Learn a thing, the key is to understand how it is used, on the basis of will be used to understand it, in order to use, how to do as long as strictly according to the style, do not charge the brain, first define, look at the code:

1 int a[3][3];

2 int (*p) [3];

3 p = A; three words, put a pointer to a two-dimensional array, the first sentence, tell the compiler, give me a space, 3*3 int type, OK this has memory space, There is memory space to have pointers, so every time with the pointer must understand me this pointer refers to which piece of space, otherwise it is easy to make mistakes, change is not good change, good space has, should have pointers, I this pointer, want to point to just apply for that piece of space, that is, want to point A, want to point A is what type. A look at int? That's the wrong number. The type of a is int [3] Note that this 3 is the second 3 if A is an int a[3][4] then the type of a is int [4] For what is this, because the so-called two-dimensional array, that is, each element is an array of one-dimensional array, that is, I this two-dimensional array A is An array of elements, except that each of these three element types is a one-dimensional array. Look at the picture

It is clear that the spatial arrangement of the two-dimensional array, because the pointer is used to manipulate space, so you want to use the pointer, it must be very skilled to understand how each storage type storage, and then the flexibility to manipulate the pointer. Now, if you want to point A to a, you have to judge the type of the element of a, it is clear that the type of a is int [3] that each element of a is an array of length 3 type int. This can be thought of as pointing to a one-dimensional array, because each element of a one-dimensional array is int, so a pointer to int can point to an array.   　　This allows you to define a pointer to a two-dimensional array in the second line of the above code, and we analyze this definition statement, int (*P) [3]; First look at the variable name p he and a * with parentheses to expand together, it shows that he first and the * Union to indicate that it is a pointer, remember, the parentheses must not be less, because the square brackets are higher than the operation priority, no parentheses P and [3] combined to indicate that P is a number of groups, which is inconsistent with the original intention So assigning a to P below will make a mistake.

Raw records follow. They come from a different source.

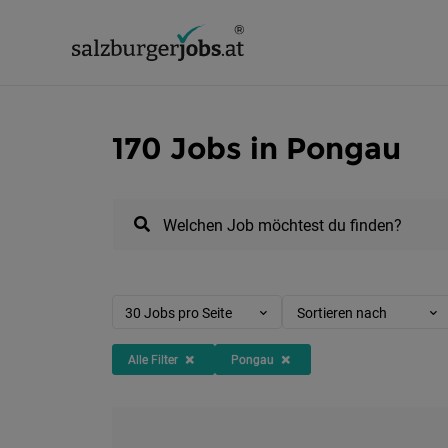
170 Jobs in Pongau
Welchen Job möchtest du finden?
30 Jobs pro Seite
Sortieren nach
Alle Filter
Pongau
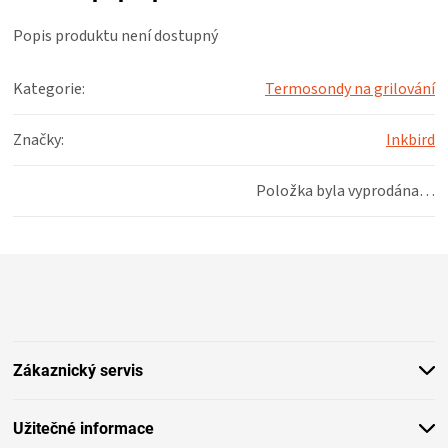
KOŠILE
Popis produktu není dostupný
VÍNO
Kategorie
:
Termosondy na grilování
DÁRKOVÉ
Značky
:
Inkbird
POUKAZY
Položka byla vyprodána…
ZNAČKY
Z
MĚNA
á
p
(CZK)
a
t
Zákaznický servis
í
PŘIHLÁŠENÍ
Užitečné informace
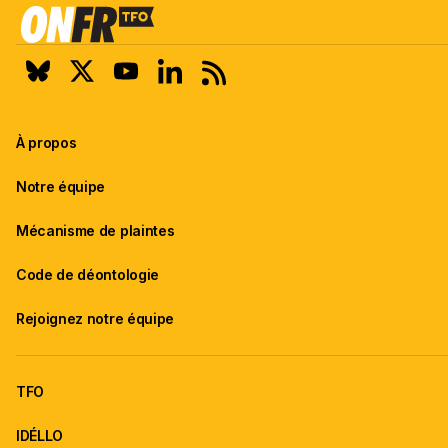
À propos
Notre équipe
Mécanisme de plaintes
Code de déontologie
Rejoignez notre équipe
TFO
IDÉLLO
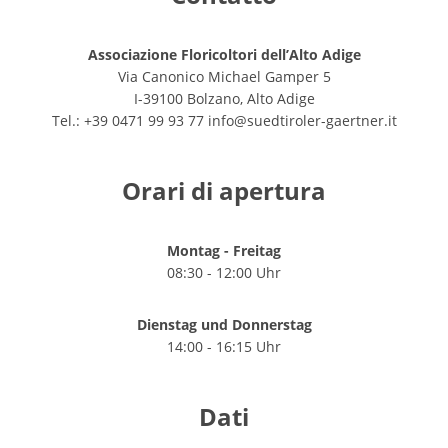
Associazione Floricoltori dell’Alto Adige
Via Canonico Michael Gamper 5
I-39100 Bolzano, Alto Adige
Tel.: +39 0471 99 93 77
info@suedtiroler-gaertner.it
Orari di apertura
Montag - Freitag
08:30 - 12:00 Uhr
Dienstag und Donnerstag
14:00 - 16:15 Uhr
Dati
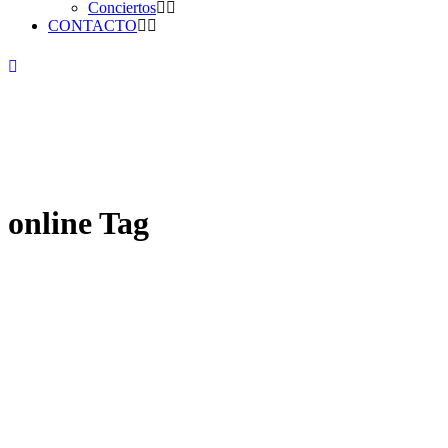
Conciertos
CONTACTO
online Tag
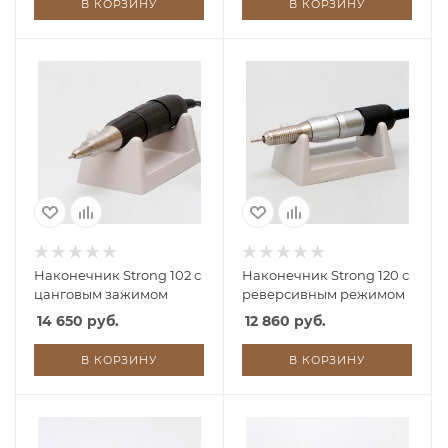
В КОРЗИНУ
В КОРЗИНУ
Наконечник Strong 102 с
Наконечник Strong 120 с
цанговым зажимом
реверсивным режимом
14 650 руб.
12 860 руб.
В КОРЗИНУ
В КОРЗИНУ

Well first show that p is a pointer, then he points to what, look outward, notice outside this int [3] is a type that represents an array of length 3 each element is an int, even if int [4] and int [3] are not a type, because the array is distinguished by length, type, array name. Arrays of different lengths are certainly not an array, and certainly not one of the different types. So at the time of definition, each parenthesis must be no less, and each array cannot be wrong. The last sentence assigns a to p A is actually the address of the array. So now the P-saved address of a, p points to a. This defines the completion, and establishes a connection between the array and the pointer, so that the 3*3 memory space can be manipulated by a or p to operate, so how to do it, see the code

//then the above code. A and P have been defined and established linksa[1][1] =2;//assign 2 to a[1][1], manipulate arrays by array name and subscript* (* (p+2)+1) =3;//equivalent to assigning p to a[2][1]* (* (A +1)+1) =4;//same as a[1][1] effectp[2][1] =4;//Same effect as * (* (p+2) +1)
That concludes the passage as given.